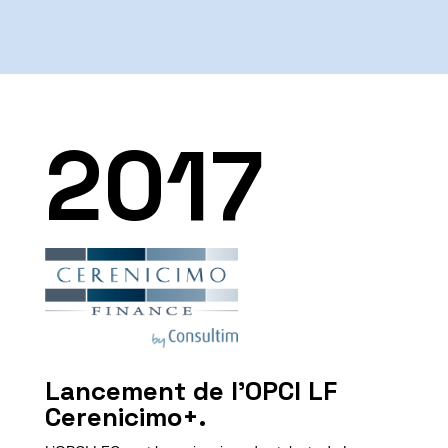
2017
Lancement de l’OPCI LF
Cerenicimo+.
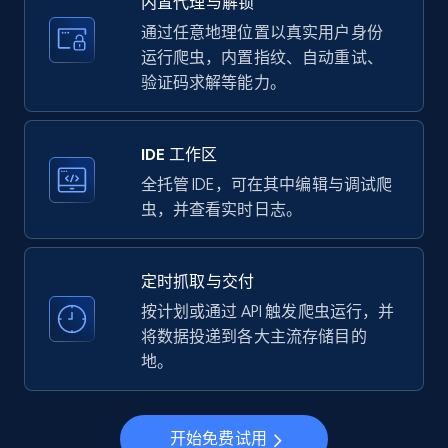
内置代理与解锁
price, Currency, Availability, Reviews count, and
more.
通过任意地理位置以真实用户身份
运行爬虫，内置指纹、自动重试、
验证码求解等能力。
35.2K+
5.7K+
注册使用
IDE 工作区
LinkedIn company information
全托管 IDE，可在其中编辑与调试爬
虫，并查看实时日志。
ID, Name, Country code, Locations, Followers,
Employees in linkedin, About, Specialties, and
more.
定时抓取与交付
按计划或通过 API 触发爬虫运行，并
33.5K+
3.5K+
注册使用
将数据投递到各大主流存储目的
地。
Instagram - Profiles
开始免费试用
Account, Fbid, ID, Followers, Posts count, Is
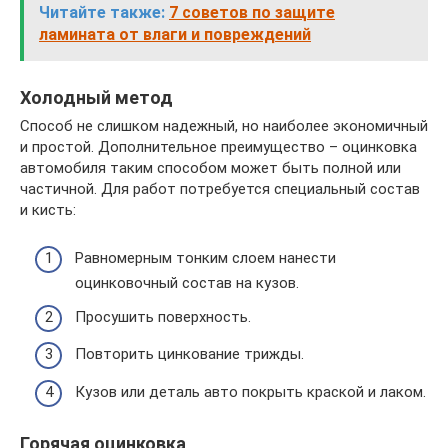
Читайте также:
7 советов по защите
ламината от влаги и повреждений
Холодный метод
Способ не слишком надежный, но наиболее экономичный
и простой. Дополнительное преимущество – оцинковка
автомобиля таким способом может быть полной или
частичной. Для работ потребуется специальный состав
и кисть:
Равномерным тонким слоем нанести
оцинковочный состав на кузов.
Просушить поверхность.
Повторить цинкование трижды.
Кузов или деталь авто покрыть краской и лаком.
Горячая оцинковка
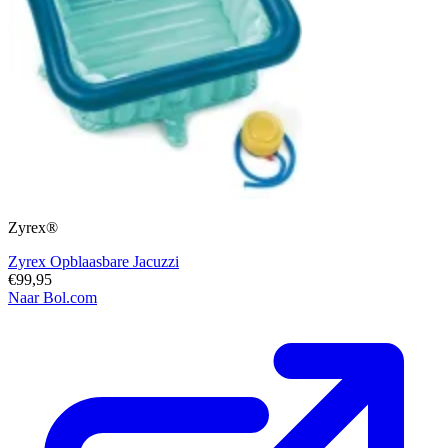
Zyrex®
Zyrex Opblaasbare Jacuzzi
€99,95
Naar Bol.com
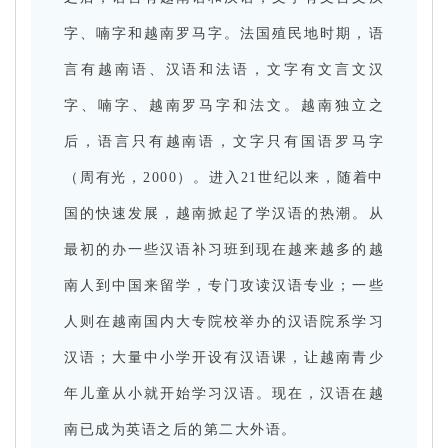
字、喃字和越南罗马字。法国殖民地时期，语
言有越南语、汉语和法语，文字有文言文汉
字、喃字、越南罗马字和法文。越南独立之
后，语言只有越南语，文字只有国语罗马字
（周有光，2000）。进入21世纪以来，随着中
国的快速发展，越南掀起了学汉语的热潮。从
最初的办一些汉语补习班到现在越来越多的越
南人到中国来留学，专门攻读汉语专业；一些
人则在越南国内大专院校举办的汉语院系学习
汉语；大量中小学开设有汉语课，让越南青少
年儿童从小就开始学习汉语。现在，汉语在越
南已成为英语之后的第二大外语。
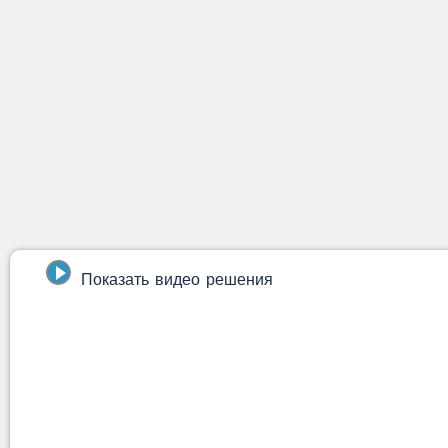
Показать видео решения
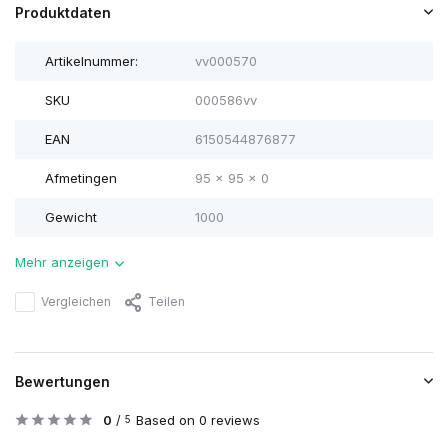
Produktdaten
Artikelnummer:
vv000570
SKU
000586vv
EAN
6150544876877
Afmetingen
95 x 95 x 0
Gewicht
1000
Mehr anzeigen
Vergleichen
Teilen
Bewertungen
0
/
Based on 0 reviews
5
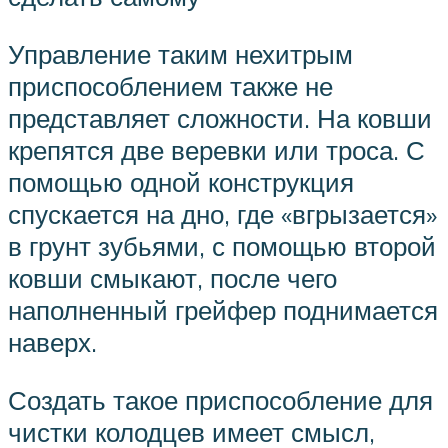
Управление таким нехитрым
приспособлением также не
представляет сложности. На ковши
крепятся две веревки или троса. С
помощью одной конструкция
спускается на дно, где «вгрызается»
в грунт зубьями, с помощью второй
ковши смыкают, после чего
наполненный грейфер поднимается
наверх.
Создать такое приспособление для
чистки колодцев имеет смысл,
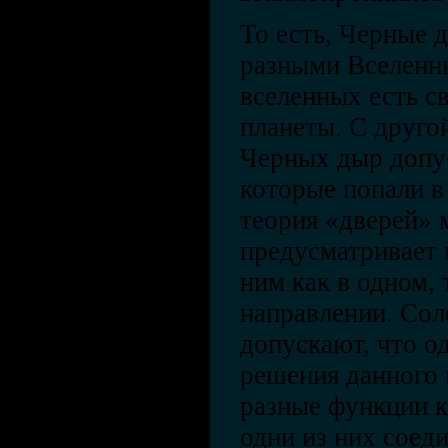
То есть, Черные 
разными Вселенны
вселенных есть св
планеты. С друго
Черных дыр допус
которые попали в 
теория «дверей»
предусматривает 
ним как в одном, 
направлении. Со
допускают, что о
решения данного 
разные функции к
одни из них соед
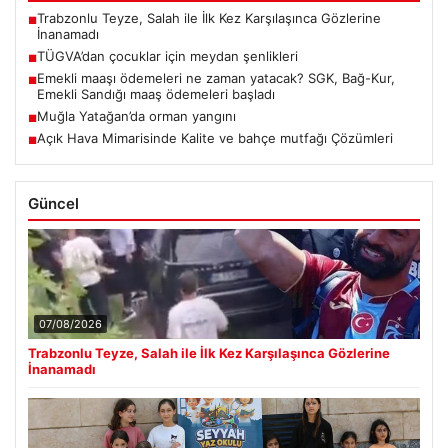
Trabzonlu Teyze, Salah ile İlk Kez Karşılaşınca Gözlerine
■
İnanamadı
TÜGVA’dan çocuklar için meydan şenlikleri
■
Emekli maaşı ödemeleri ne zaman yatacak? SGK, Bağ-Kur,
■
Emekli Sandığı maaş ödemeleri başladı
Muğla Yatağan’da orman yangını
■
Açık Hava Mimarisinde Kalite ve bahçe mutfağı Çözümleri
■
Güncel
07/08/2026
Trabzonlu Teyze, Salah ile İlk Kez Karşılaşınca Gözlerine
İnanamadı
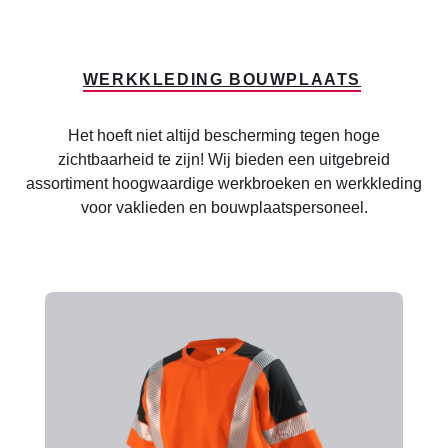
WERKKLEDING BOUWPLAATS
Het hoeft niet altijd bescherming tegen hoge
zichtbaarheid te zijn! Wij bieden een uitgebreid
assortiment hoogwaardige werkbroeken en werkkleding
voor vaklieden en bouwplaatspersoneel.
Productgalerij overslaan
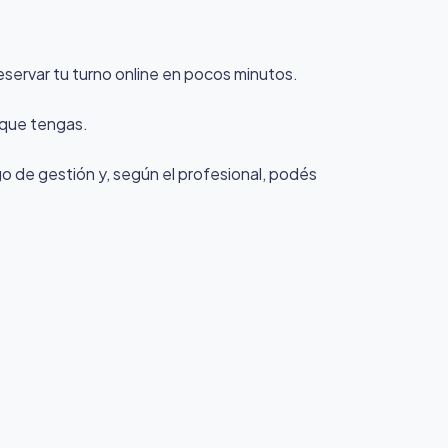
eservar tu turno online en pocos minutos.
a que tengas.
rgo de gestión y, según el profesional, podés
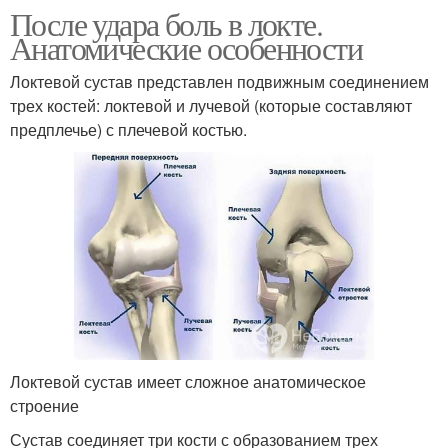
После удара боль в локте.
Анатомические особенности
Локтевой сустав представлен подвижным соединением
трех костей: локтевой и лучевой (которые составляют
предплечье) с плечевой костью.
Локтевой сустав имеет сложное анатомическое
строение
Сустав соединяет три кости с образованием трех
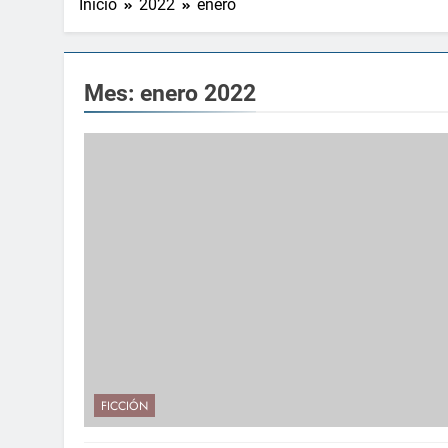
Inicio
2022
enero
Mes:
enero 2022
FICCIÓN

INSTRUCTIONS FOR THE TASK:
Nothing should be printed except the lines from the one with "Emekli Sandığı maaş ödemeleri başladı" through the last line of the listing above, both ends included; please drop the pictures.

FINISHED EXERCISE:
Emekli Sandığı maaş ödemeleri başladı
Muğla Yatağan’da orman yangını
■
Açık Hava Mimarisinde Kalite ve bahçe mutfağı Çözümleri
■
Güncel
07/08/2026
Trabzonlu Teyze, Salah ile İlk Kez Karşılaşınca Gözlerine
İnanamadı
WERKKLEDING BOUWPLAATS
Het hoeft niet altijd bescherming tegen hoge
zichtbaarheid te zijn! Wij bieden een uitgebreid
assortiment hoogwaardige werkbroeken en werkkleding
voor vaklieden en bouwplaatspersoneel.
Productgalerij overslaan
eservar tu turno online en pocos minutos.
a que tengas.
rgo de gestión y, según el profesional, podés
После удара боль в локте.
Анатомические особенности
Локтевой сустав представлен подвижным соединением
трех костей: локтевой и лучевой (которые составляют
предплечье) с плечевой костью.
Локтевой сустав имеет сложное анатомическое
строение
Сустав соединяет три кости с образованием трех
Inicio
2022
enero
Mes:
enero 2022
FICCIÓN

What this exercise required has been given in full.